Siswa di Kulonprogo Bakal Diajarkan Memanah di Sekolah

Bupati Kulonprogo Hasto Wardoyo mengikuti Gladhen Hageng Jemparingan Mataraman di Alun-alun Wates, Minggu (22/10/2017) kemarin. Kegiatan berskala nasional tersebut termasuk dalam rangkaian perayaan Hari Ulang Tahun (HUT) Kabupaten Kulonprogo ke-66.(Istimewa - Dok.Humas Pemkab Kulonprogo)
23 Oktober 2017 22:40 WIB Rima Sekarani News Share :

Olahraga tradisional memanah, Jemparingan, bakal jadi ekstrakurikuler di sekolah

Harianjogja.com, KULONPROGO-- Pemkab Kulonprogo berencana memasukkan olahraga tradisional Jemparingan dalam kurikulum pendidikan karakter di sekolah. Hal itu diharapkan menumbuhkan kesadaran mengenai pentingnya menjaga kelestarian budaya kemataraman sejak dini.

Bupati Kulonprogo, Hasto Wardoyo mengatakan, Pemkab Kulonprogo sedang mematangkan persiapan optimalisasi penerapan Peraturan Daerah No.18/2015 tentang Pendidikan Karakter di jenjang SD dan SMP sederajat mulai tahun 2018. Pihaknya menyusun peraturan bupati serta sejumlah modul sebagai pendukung. “Nanti ada ekstrakurikuler wajib kemataraman dalam kurikulum.

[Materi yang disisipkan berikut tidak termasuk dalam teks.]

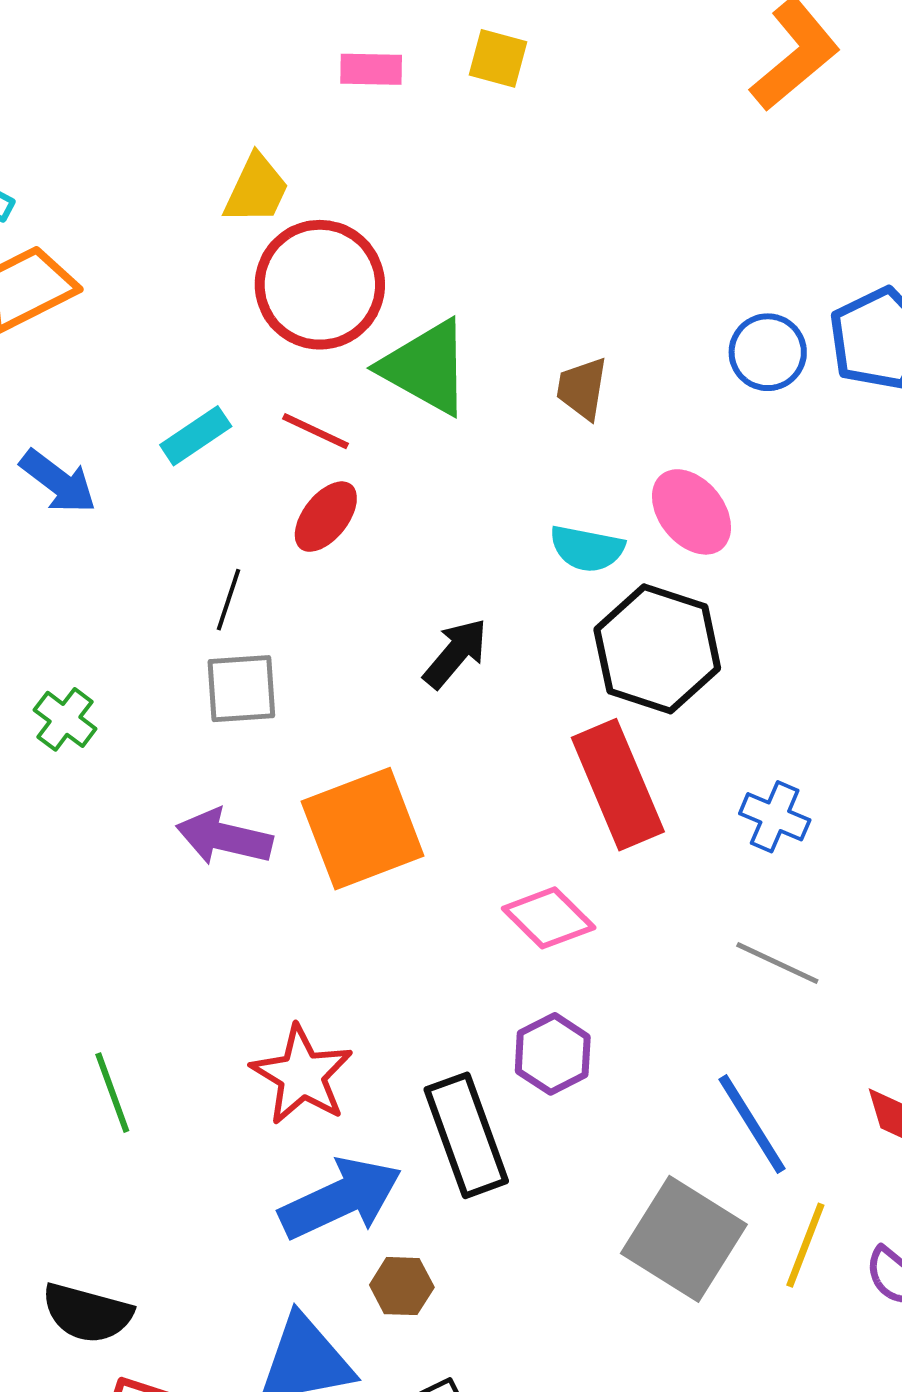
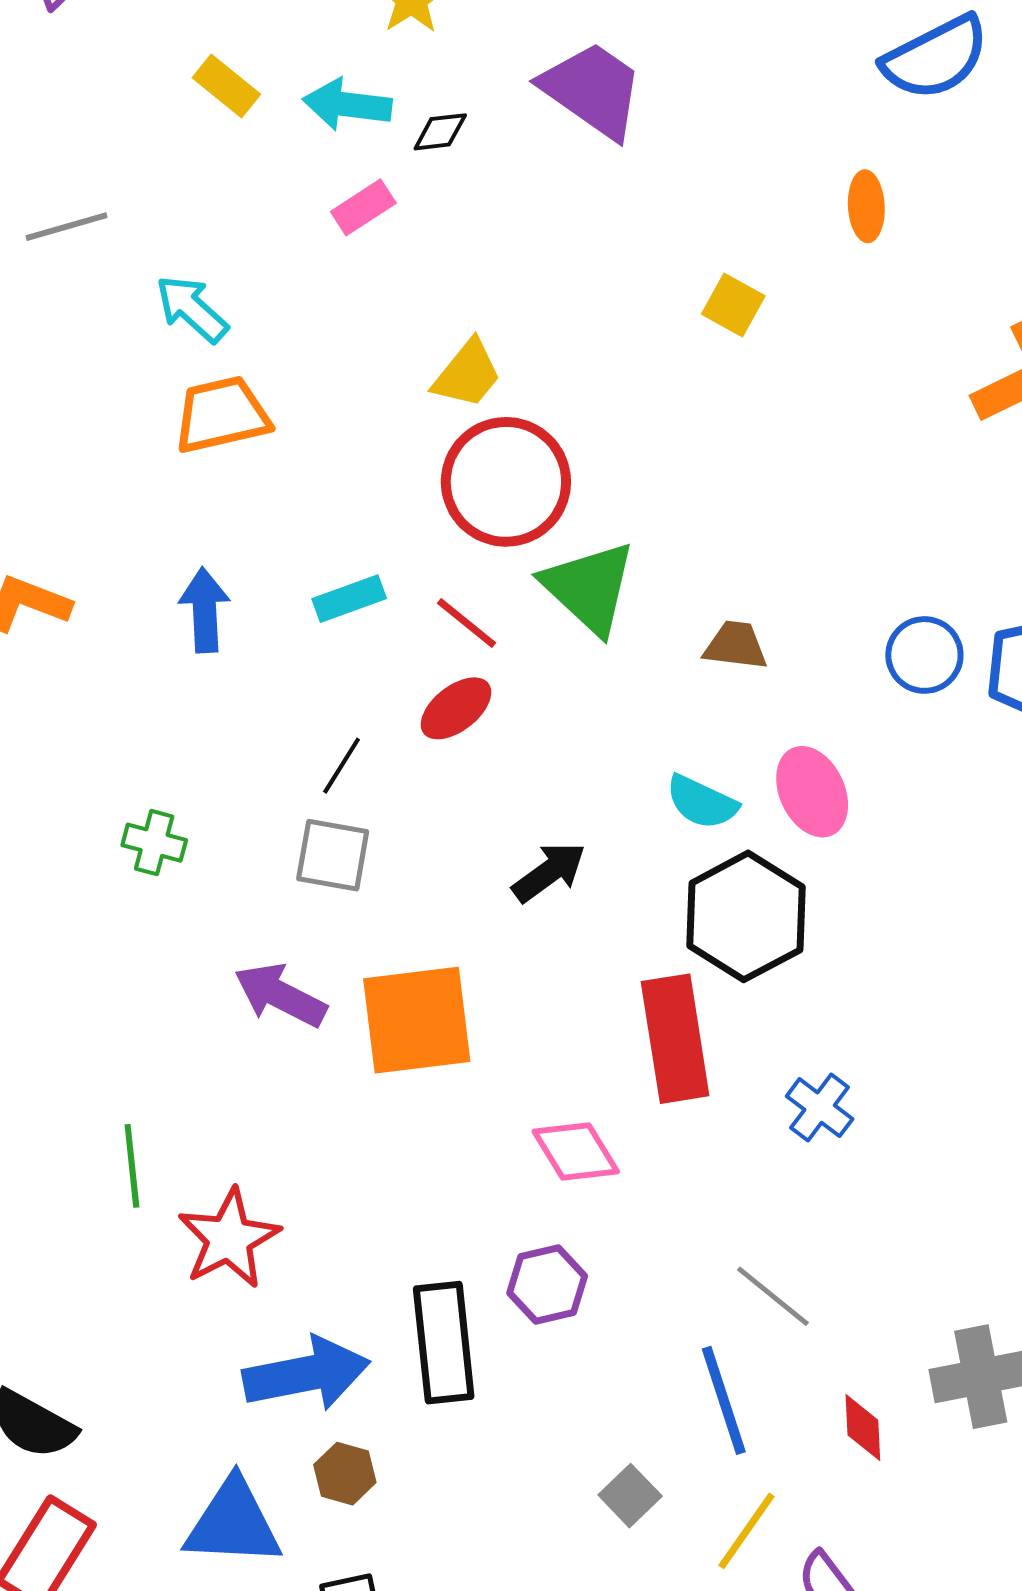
pink rectangle: (371, 69) -> (363, 207), moved, turned -48
brown trapezoid: (582, 388) -> (736, 645), turned 74
blue arrow: (58, 482) -> (205, 610), turned -144
green cross: (65, 719) -> (154, 843), turned -36
gray line: (777, 963) -> (773, 1296), moved
red star: (302, 1075) -> (229, 1239), moved
green line: (112, 1093) -> (132, 1166), moved
gray square: (684, 1239) -> (630, 1496), size x0.5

Prakteknya misal bahasa Jawa, menulis aksara Jawa, dan akan kiita masukkan juga latihan Jemparingan,” ujar Hasto, Senin (23/10/2017).

Hasto mengakui pembuatan modul terkait materi pendidikan karakter kemataraman menjadi yang paling sulit. Hal itu karena model pendidikan karakter seperti itu belum ada di kabupaten lain sehingga tim mengalami beberapa kendala karena tidak memiliki banyak referensi.

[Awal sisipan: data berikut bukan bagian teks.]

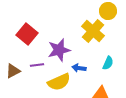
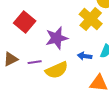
purple line: (37, 65) -> (35, 62), moved
blue arrow: (79, 68) -> (85, 56), moved

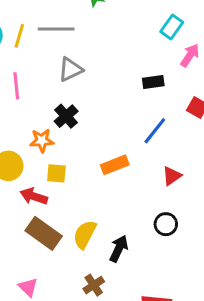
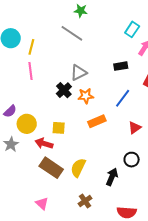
gray line: (56, 29) -> (72, 33), moved, turned 35
yellow line: (19, 36) -> (31, 47), moved
gray triangle: (70, 69) -> (79, 73), moved
orange star: (42, 141) -> (86, 96), moved
black arrow: (119, 249) -> (112, 177), moved

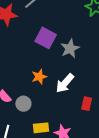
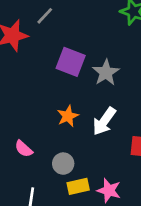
gray circle: (23, 104) -> (63, 164), moved

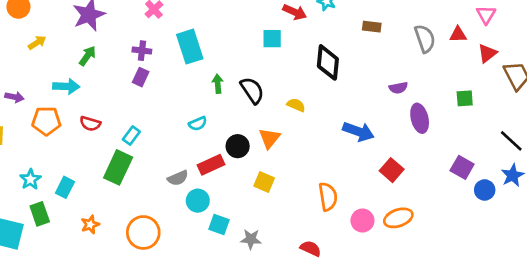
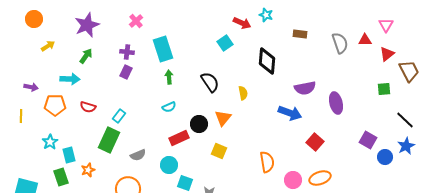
cyan square: (272, 39) -> (225, 43), turned -35
green arrow: (218, 84) -> (169, 77), moved
purple semicircle: (398, 88) -> (305, 88), moved, size x1.5
green square: (465, 98) -> (384, 89), moved
yellow semicircle: (296, 105) -> (243, 93), turned 56
gray semicircle: (178, 178) -> (138, 155), moved
cyan star: (30, 179) -> (50, 142), moved
cyan rectangle: (65, 187) -> (69, 155), turned -42
green rectangle: (40, 214) -> (61, 177), moved
orange star: (90, 225) -> (88, 170), moved

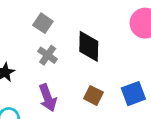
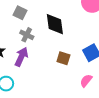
purple arrow: (48, 98) -> (21, 57), moved, turned -126

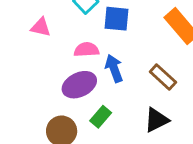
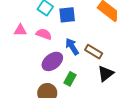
pink semicircle: (86, 50) -> (44, 34), moved, turned 35
brown rectangle: (163, 77) -> (94, 52), moved

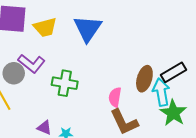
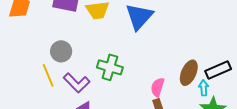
purple L-shape: (31, 63) -> (77, 83), moved
cyan arrow: (161, 92) -> (204, 88), size x0.6

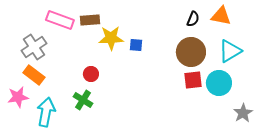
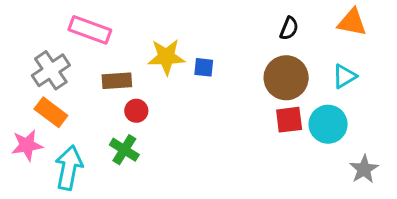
orange triangle: (221, 16) -> (352, 22), moved
brown rectangle: (90, 20) -> (117, 81), moved
cyan triangle: (230, 51) -> (345, 76), size x0.7

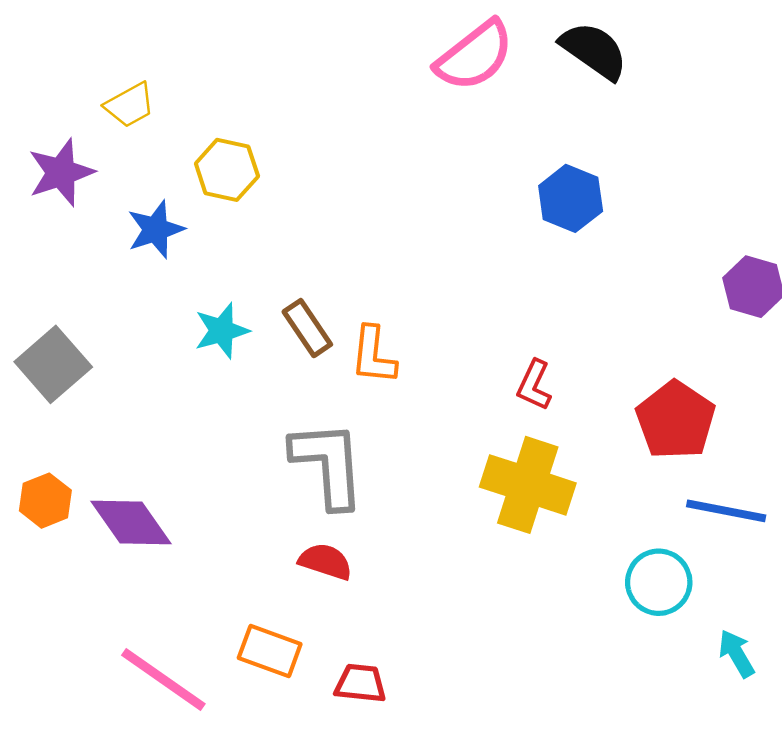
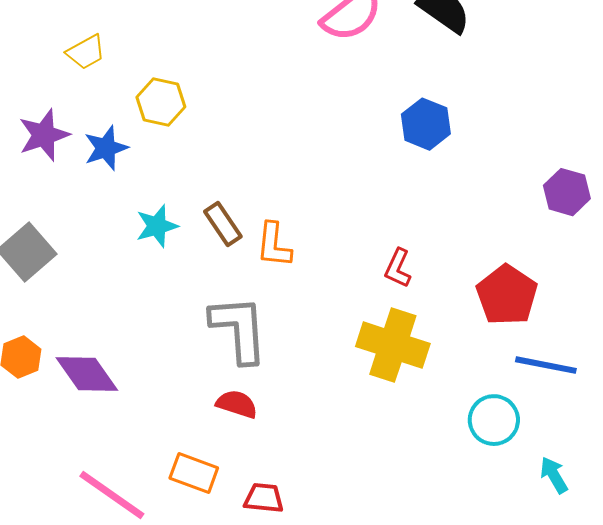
purple star: (61, 172) -> (44, 135), moved

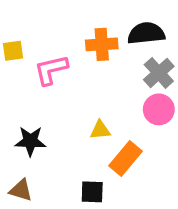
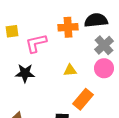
yellow triangle: (100, 130) -> (70, 70), moved
black star: (30, 141) -> (25, 73), moved

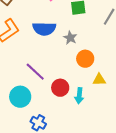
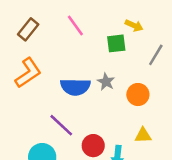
blue semicircle: (44, 29) -> (75, 87), moved
orange circle: (85, 59) -> (138, 95), moved

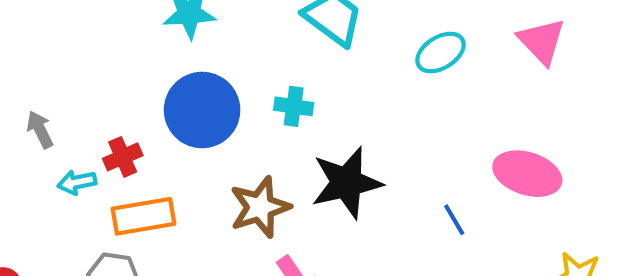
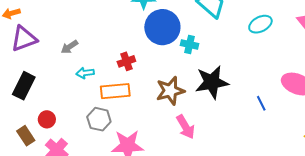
blue circle: (202, 110) -> (162, 27), moved
gray arrow: (40, 129) -> (69, 47), turned -102
red cross: (123, 157) -> (126, 61), moved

Meski begitu, pihaknya terus berupaya mematangkan konsep pendidikan karakter kemataraman dengan dukungan dari berbagai pihak, termasuk saat ide untuk menjadikan Jemparingan sebagai ekstrakurikuler muncul. “Harapannya tidak hanya untuk melestarikan warisan budaya yang berkepribadian nusantara saja tapi juga untuk olahraga fisik dan melatih konsentrasi,” kata dia.